The Fighter’s Face
January 15, 2010
Apropos of the recent discussions of beards and men, I was wondering why so few men in the 40s and 50s had facial hair. The reason was obvious, but I didn’t see it.
P.W. writes:
One of the main reasons that beards fell out of favor in the 20th Century was for military reasons, especially during the World War I years and beyond.
This is because of the invention of poison/nerve gas. Men with beards and a lot of facial hair (mustaches, etc) are not able to obtain an adequate seal on their gas-mask, thus beards were abandoned first by the military so that their gas-masks would work correctly. Beards were discarded by the military for purely practical reasons and that trend then trickled out in to the general populace.

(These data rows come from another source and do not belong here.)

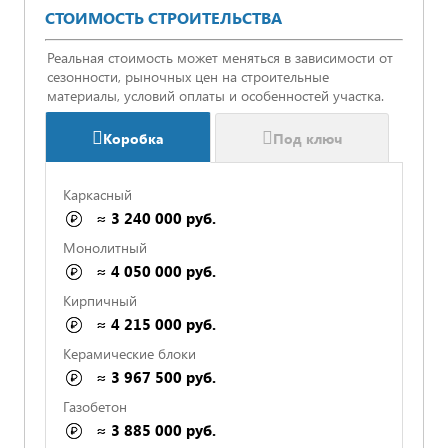
СТОИМОСТЬ СТРОИТЕЛЬСТВА
Реальная стоимость может меняться в зависимости от
сезонности, рыночных цен на строительные
материалы, условий оплаты и особенностей участка.
Коробка
Под ключ
Каркасный
≈ 3 240 000 руб.
Монолитный
≈ 4 050 000 руб.
Кирпичный
≈ 4 215 000 руб.
Керамические блоки
≈ 3 967 500 руб.
Газобетон
≈ 3 885 000 руб.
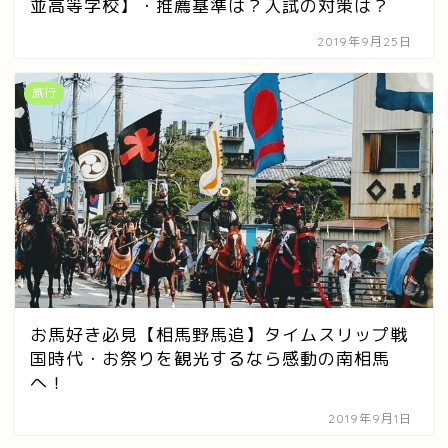
並高等学校】・推薦基準は？入試の対策は？
2019年9月25日
旅行
お馬好き必見【相馬野馬追】タイムスリップ戦
国時代・お祭りを観光するなら感動の南相馬
へ！
2019年9月1日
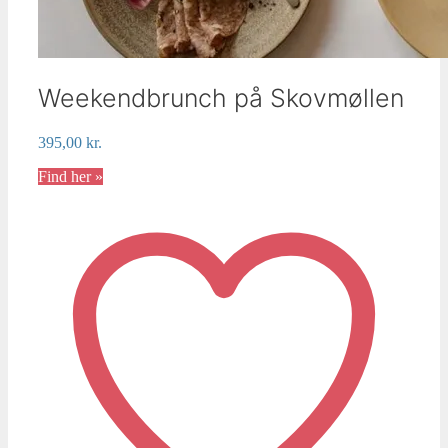
Weekendbrunch på Skovmøllen
395,00
kr.
Find her »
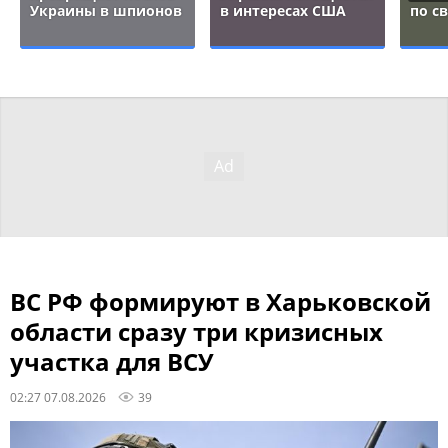
Украины в шпионов
в интересах США
по с
ВС РФ формируют в Харьковской
области сразу три кризисных
участка для ВСУ
02:27 07.08.2026
39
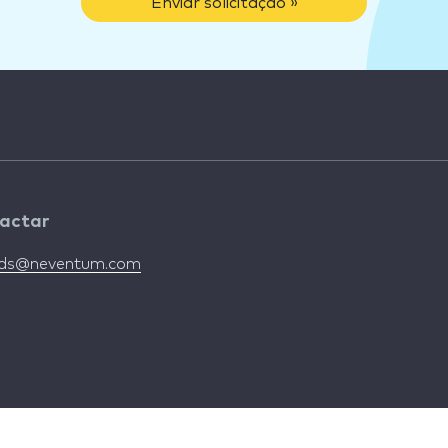
Enviar solicitação »
actar
nds@neventum.com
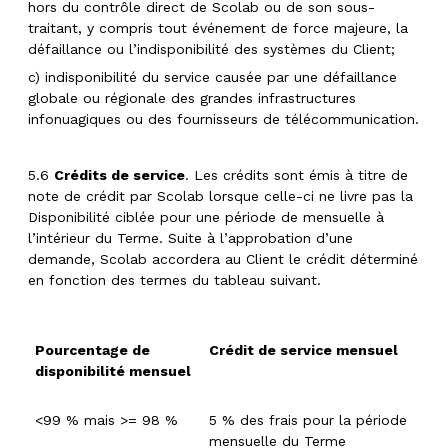
hors du contrôle direct de Scolab ou de son sous-
traitant, y compris tout événement de force majeure, la
défaillance ou l’indisponibilité des systèmes du Client;
c) indisponibilité du service causée par une défaillance
globale ou régionale des grandes infrastructures
infonuagiques ou des fournisseurs de télécommunication.
5.6
Crédits de service
. Les crédits sont émis à titre de
note de crédit par Scolab lorsque celle-ci ne livre pas la
Disponibilité ciblée pour une période de mensuelle à
l’intérieur du Terme. Suite à l’approbation d’une
demande, Scolab accordera au Client le crédit déterminé
en fonction des termes du tableau suivant.
Pourcentage de
Crédit de service mensuel
disponibilité mensuel
<99 % mais >= 98 %
5 % des frais pour la période
mensuelle du Terme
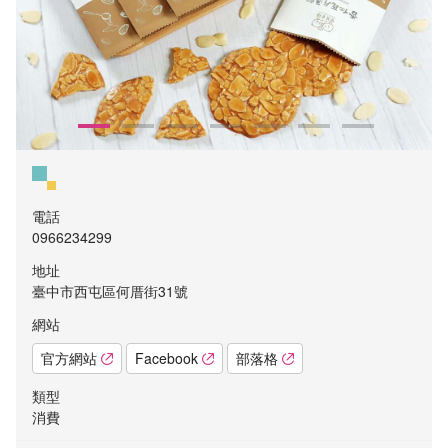
電話
0966234299
地址
臺中市西屯區何厝街31號
網站
官方網站
Facebook
部落格
類型
消費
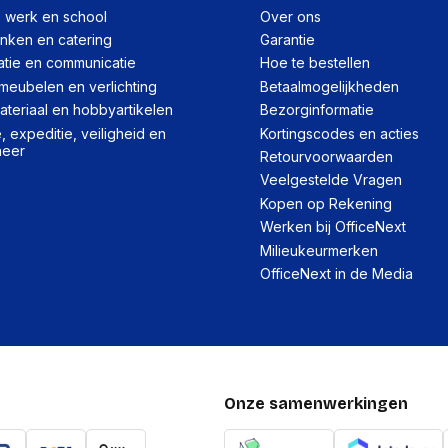
, werk en school
Over ons
Soort
inken en catering
Garantie
atie en communicatie
Hoe te bestellen
Interface
meubelen en verlichting
Betaalmogelijkheden
HDD omvang
teriaal en hobbyartikelen
Bezorginformatie
 expeditie, veiligheid en
Kortingscodes en acties
Component voor
heer
Retourvoorwaarden
HDD capaciteit
Veelgestelde Vragen
HDD rotatiesnelheid
Kopen op Rekening
Werken bij OfficeNext
Buffergrootte opslagsta
Milieukeurmerken
Mean time between fail
OfficeNext in de Media
Overdrachtsnelheid HDD
Permanente overdracht
Onze samenwerkingen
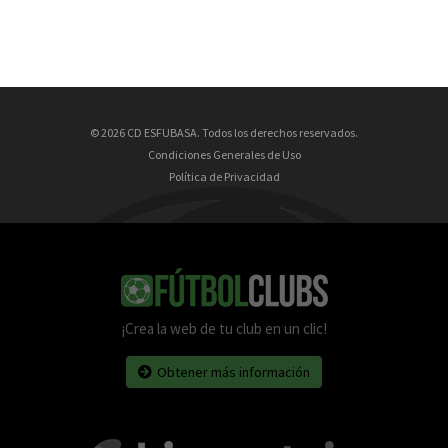
© 2026 CD ESFUBASA. Todos los derechos reservados.
Condiciones Generales de Uso
Política de Privacidad
¡Crea la web de tu club en un clic!
Obtener más información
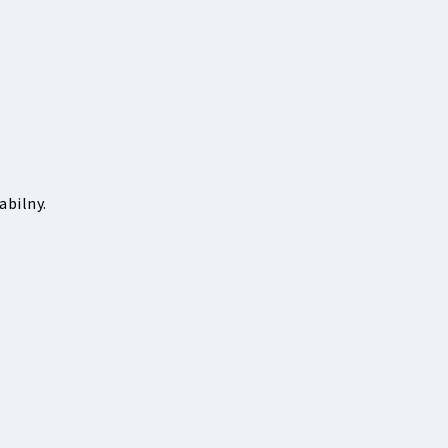
abilny.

Also, in your previous discussions of this topic someone mentioned that “all men can grow beards.” That isn’t true. The growing of beards have a racial/ethnic component: men of Caucasian ancestry, whether in Europe, the Middle East, and so on, are the men able to grow the thickest beards. Conversely, men of Asian and African ancestry are unable to grow large thick beards unless they have some Caucasian ancestry, and overall they also have a lot less body hair than men of Caucasian ancestry. Many ‘pure’ East Asian and African men (without any Caucasian ancestry whatsoever) cannot grow a beard at all aside from a few whiskers here and there. One of the first thing the Europeans landing in The Americas noticed is that all of the men of the Native American Indian tribes were completely beardless (and no, not because they shaved – it was biological). Just wanted to mention that.